The illness is easily spread via sneezing, spitting, coughing, or otherwise coming into contact with bodily fluids of infected people. It’s related to the famous Black Death that killed 200 million people across Asia and Europe in the 1300s.
University of East Anglia health protection lecturer Professor Paul Hunter believes the disease could reach Europe and even North America, much like what happened with Ebola following the outbreak in West Africa three years ago. He said that the possibility of it mutating and becoming untreatable is a real one.

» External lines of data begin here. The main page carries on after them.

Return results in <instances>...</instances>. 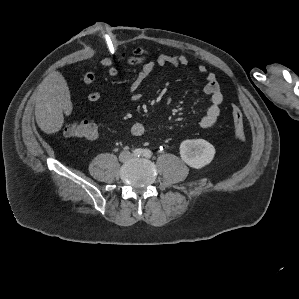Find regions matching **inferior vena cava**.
I'll return each instance as SVG.
<instances>
[{"label": "inferior vena cava", "instance_id": "obj_1", "mask_svg": "<svg viewBox=\"0 0 299 299\" xmlns=\"http://www.w3.org/2000/svg\"><path fill=\"white\" fill-rule=\"evenodd\" d=\"M121 159H123V154H121Z\"/></svg>", "mask_w": 299, "mask_h": 299}]
</instances>
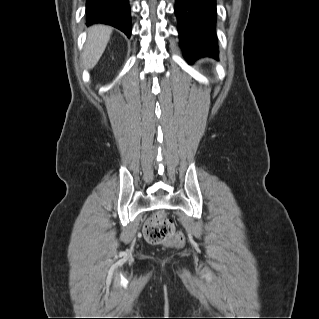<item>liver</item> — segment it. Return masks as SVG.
<instances>
[{"mask_svg": "<svg viewBox=\"0 0 319 319\" xmlns=\"http://www.w3.org/2000/svg\"><path fill=\"white\" fill-rule=\"evenodd\" d=\"M112 28L105 25H94L88 29L83 60L88 69H92L102 56L110 39Z\"/></svg>", "mask_w": 319, "mask_h": 319, "instance_id": "obj_1", "label": "liver"}]
</instances>
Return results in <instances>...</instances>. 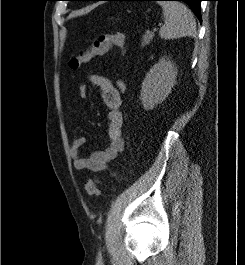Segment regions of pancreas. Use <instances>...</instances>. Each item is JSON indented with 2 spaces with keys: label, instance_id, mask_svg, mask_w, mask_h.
I'll return each mask as SVG.
<instances>
[{
  "label": "pancreas",
  "instance_id": "cf45deb5",
  "mask_svg": "<svg viewBox=\"0 0 245 265\" xmlns=\"http://www.w3.org/2000/svg\"><path fill=\"white\" fill-rule=\"evenodd\" d=\"M153 36H154L153 33H149V34L143 35V39H142V42H141V47H145L146 45H148L152 41Z\"/></svg>",
  "mask_w": 245,
  "mask_h": 265
}]
</instances>
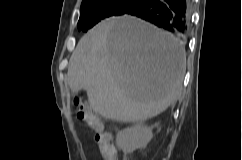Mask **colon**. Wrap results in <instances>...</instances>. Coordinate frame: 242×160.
Here are the masks:
<instances>
[{
	"label": "colon",
	"instance_id": "colon-1",
	"mask_svg": "<svg viewBox=\"0 0 242 160\" xmlns=\"http://www.w3.org/2000/svg\"><path fill=\"white\" fill-rule=\"evenodd\" d=\"M77 117L94 133V141L100 150L103 160H115V150L111 143V135L106 131L104 123L91 111L89 106L79 98L75 99Z\"/></svg>",
	"mask_w": 242,
	"mask_h": 160
}]
</instances>
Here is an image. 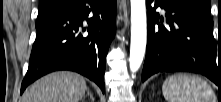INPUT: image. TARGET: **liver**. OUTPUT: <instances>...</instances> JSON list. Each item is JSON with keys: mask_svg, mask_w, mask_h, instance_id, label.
<instances>
[{"mask_svg": "<svg viewBox=\"0 0 221 102\" xmlns=\"http://www.w3.org/2000/svg\"><path fill=\"white\" fill-rule=\"evenodd\" d=\"M87 84L79 74L54 72L37 80L23 94V102H79Z\"/></svg>", "mask_w": 221, "mask_h": 102, "instance_id": "6515ba94", "label": "liver"}]
</instances>
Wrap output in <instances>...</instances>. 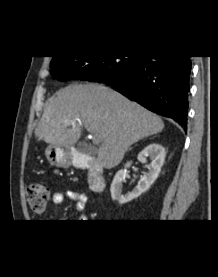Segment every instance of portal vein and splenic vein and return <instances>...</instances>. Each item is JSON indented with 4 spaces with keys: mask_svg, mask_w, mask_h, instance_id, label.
<instances>
[{
    "mask_svg": "<svg viewBox=\"0 0 218 277\" xmlns=\"http://www.w3.org/2000/svg\"><path fill=\"white\" fill-rule=\"evenodd\" d=\"M84 126L88 131H90V126L87 123H85ZM93 143L94 144H99L100 143L98 136L94 135V134H93Z\"/></svg>",
    "mask_w": 218,
    "mask_h": 277,
    "instance_id": "portal-vein-and-splenic-vein-1",
    "label": "portal vein and splenic vein"
}]
</instances>
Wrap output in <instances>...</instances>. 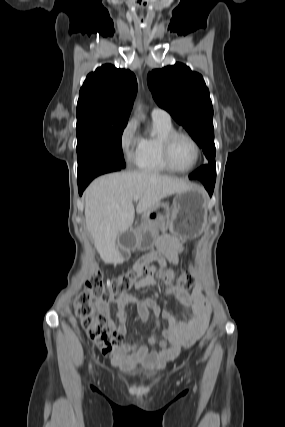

The World Health Organization’s Dr. Charlotte Ndiaye said: “WHO is concerned that plague could spread further because it is already present in several cities and this is the start of the epidemic season, which usually runs from September to April.”
Pneumonic plague is nearly always fatal if left untreated, but antibiotics can treat it if it is detected early. In the current outbreak, fatalities jumped by 15 percent in just three days, prompting concerns it is reaching crisis levels.
Ten countries are now on high alert because of the outbreak, with South Africa, Malawi, Seychelles, Reunion, Kenya, Ethiopia, Mozambique, Comoros and Mauritius joining Madagascar. Experts say that if it spreads from the island to mainland Africa, it could be difficult to control.
Making matters worse is the fact that unlike in previous years when the disease has largely been confined to remote areas, this year’s outbreak is mostly concentrated in the country’s two biggest cities, Toamasina and Antananarivo.
A WHO spokesperson said that it is impossible to rule out the possibility of more cases as the plague season isn’t slated to end until April, and they’re encouraging people to remain vigilant. They say the risk of further spread at the national level in Madagascar remains high.
There are frequent flights and ferries going between the island and the African mainland, prompting concerns about travelers introducing it to other areas, but the short incubation period of the pneumonic variety means many sufferers would become too ill too quickly to travel far and spread it. In addition, exit screening measures have been implemented in Madagascar, and nearby countries are also taking precautions.
Schools and universities have been closed to try to contain the illness as it tends to spread faster among children. The buildings are also being sprayed to eliminate any fleas that could be carrying the plague.
Many locals are hesitant to seek treatment because they are scared of hospitals, and they often have to walk for more than a day to receive treatment. This means there could be many more cases going unreported as patients fail to get a proper diagnosis.
Health officials aren’t sure exactly how this year’s outbreak started, but it is believed that forest fires could have driven the rats that carry the Yersinia pestis bacteria toward rural communities. These rats and their fleas bite people and infect them, and when left untreated, the bubonic strain spreads to the lungs and becomes the pneumonic form that can kill people within 24 hours.